Have a beautiful little shih tzu puppy of 15 weeks. She is coming on very well apart from going on walks.


She is happy to have her harness on and trots out for few minutes up the road and then just sits! If other people are around, or another dog she will try and reach them and follow, but obviously sometimes its just her and me and its like she's thinking I'm bored, no-one else is around!

i have tried picking her up and walking a few yards and putting her down and she walks a bit - its just stop start whole time. Have tried taking her toy but she loses interest.

If anyone has any ideas I would be very grateful - I was so looking forward to taking her out for walks - few people have said "oh my dog never liked walking so gave up" I'm hoping that this wont be the case and things will improve.
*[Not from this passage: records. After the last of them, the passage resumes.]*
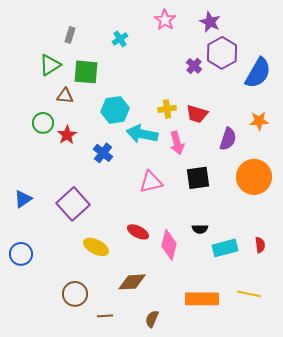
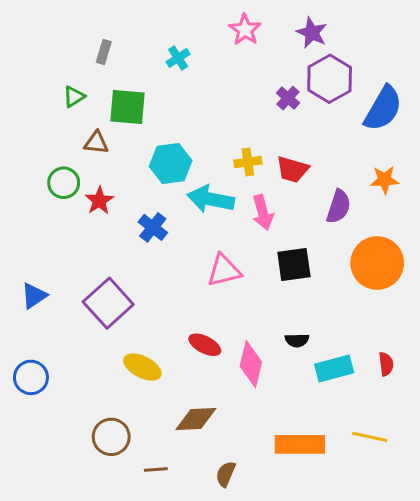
green triangle: (50, 65) -> (74, 97), size x0.7

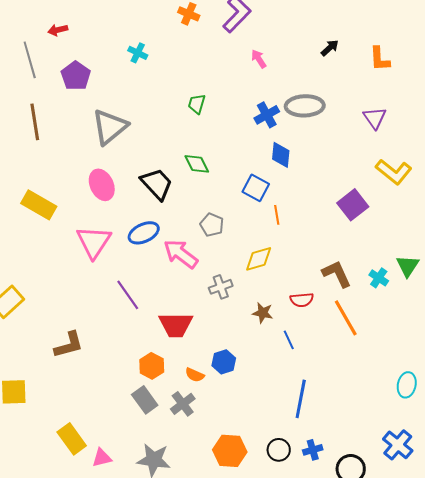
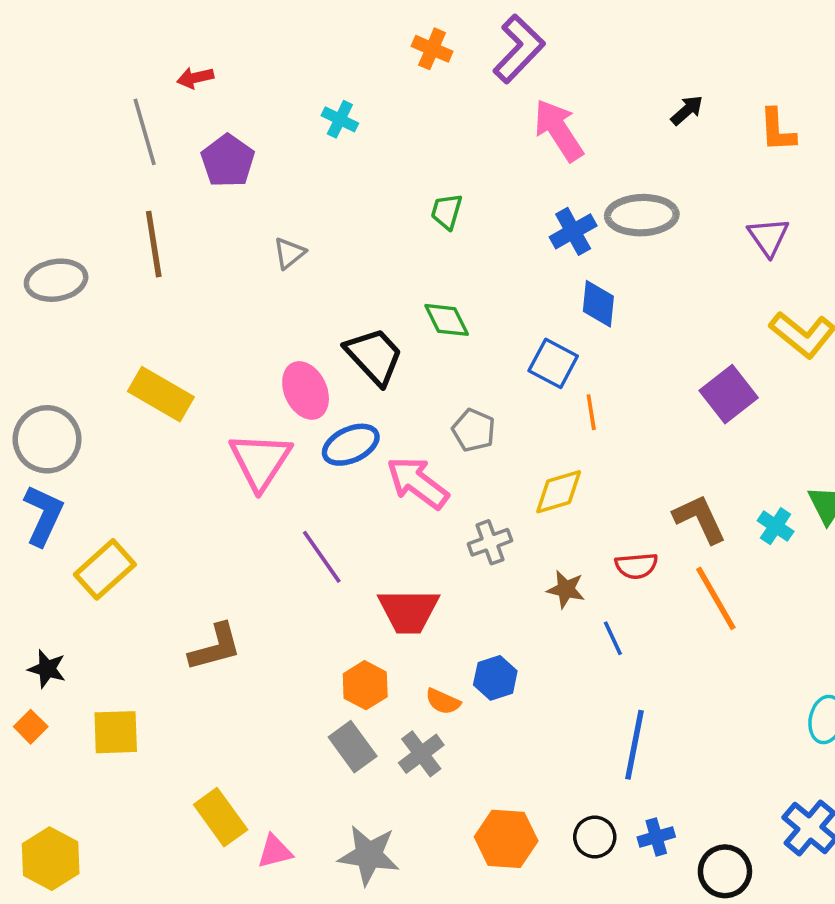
pink arrow: (259, 59) -> (559, 130), size x1.8
gray triangle: (110, 127) -> (289, 253), size x0.5
pink ellipse: (102, 185) -> (306, 390), moved

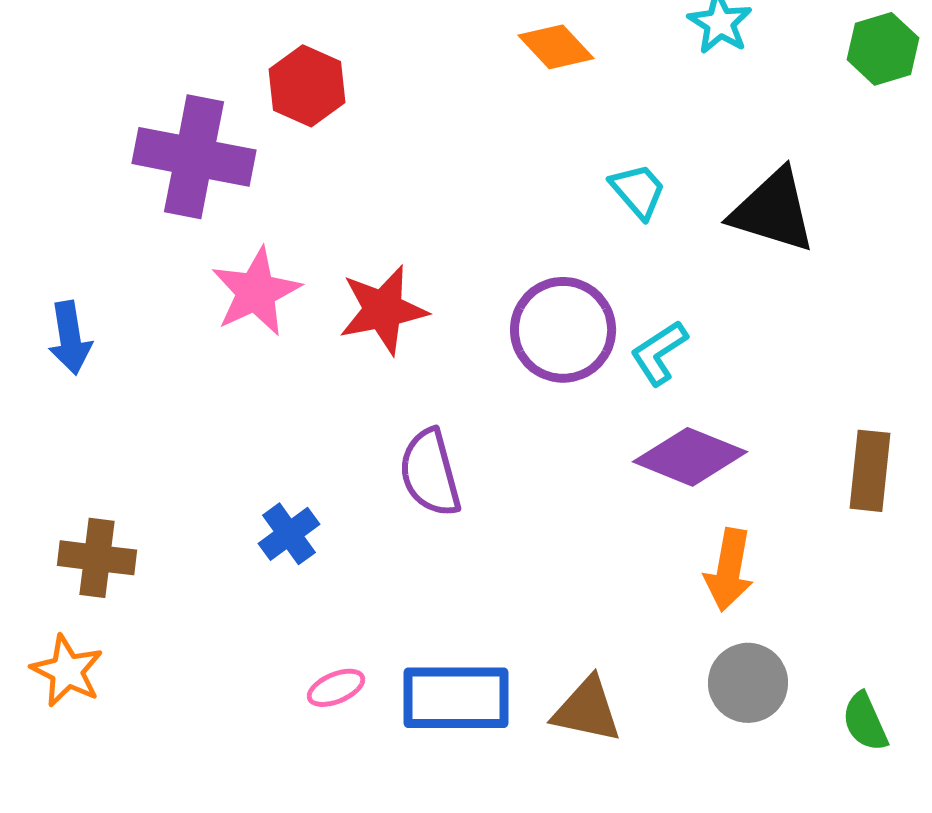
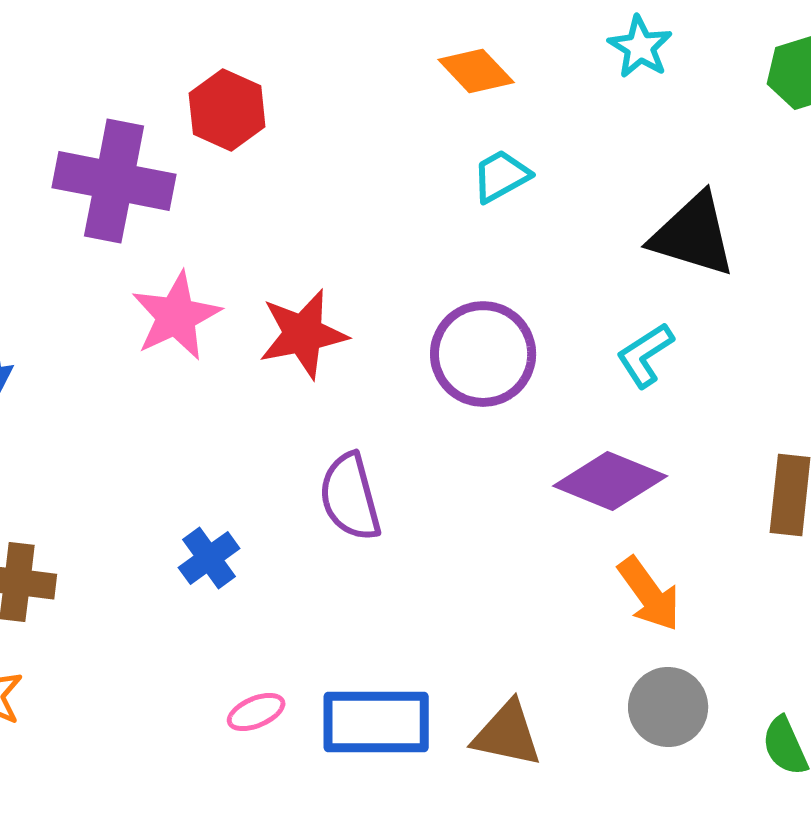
cyan trapezoid: (638, 191) -> (501, 176), moved, turned -78
cyan L-shape: (659, 353) -> (645, 355), moved
orange arrow: (729, 570) -> (649, 594), turned -46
Thank you for reading this

Angela


----------



## JANICE199 (Feb 1, 2008)

*Hi Angela,this is very common in pups but trust me you will get there.Best thing i've found is just go for very short walks each time and return home.I would advice not picking your pup up when she sits as he will most likely get use to the idea that if he doesn't want to walk he will get carried.Good luck and i'm sure you'll get there in no time.*


----------



## Natik (Mar 9, 2008)

i would try with a tasty treat trying to encourage her to walk forward and when she does then praise her and treat her. After a while she should get the idea that having a walkie is pleasant and fun....


----------



## xxwelshcrazyxx (Jul 3, 2009)

Start off with little short walks at first, once she starts to walk keep walking and give her a little treat whilst doing this. It will take a while for her to get used to the walks as she is only little at the moment, so short walk is perfect to start with, then as she is getting older go further each time. Suki took ages to get to like walking on her lead so I put a harness on her and she prefered that much better. :thumbup:


----------



## kaisa624 (Mar 5, 2010)

My friend has a 8 month old cavvie who is still doing this, no matter how many times I've said, take treats to keep her walking, or try walking with a friend's dog as she likes other dogs... I've even offered to bring Holly round for some fun times and walks, but nope...


----------



## Mama Sass (Sep 8, 2009)

We have soooooo been there with Basil who is now 17 weeks old. Like you, I was SO frustrated as I wanted walks to be pleasureable and they so weren't!

Believe me, we tried EVERYTHING. Treats worked well, and so did an extender lead so that when he stopped I could carry on for a bit in front of him. Most puppies hate to be left behind and he soon began to follow. But what worked one day didn't work the next and it was just trial and error.

By far and away the biggest breakthrough came when I asked a friend to bring her dog out with us. If you can, get a relatively calm dog to come out with you and your pup to show her the ropes - I think they sometimes just need to be shown what to do on a walk!! Basil copied everything my friend's dog did and the next day he was visibly more relaxed and more enthusiatic.

It has taken about six weeks, but Basil has slowly got used to going for walks and even trots out of the front door now - until recently we had to carry him to the end of the drive!! He enjoys certain walks more than others and even now he still stops occasionally but I just throw a treat on the floor in front of him and away we go again! 

Whatever you do, don't give up! It will take lots of time and patience but you will get there in the end.


----------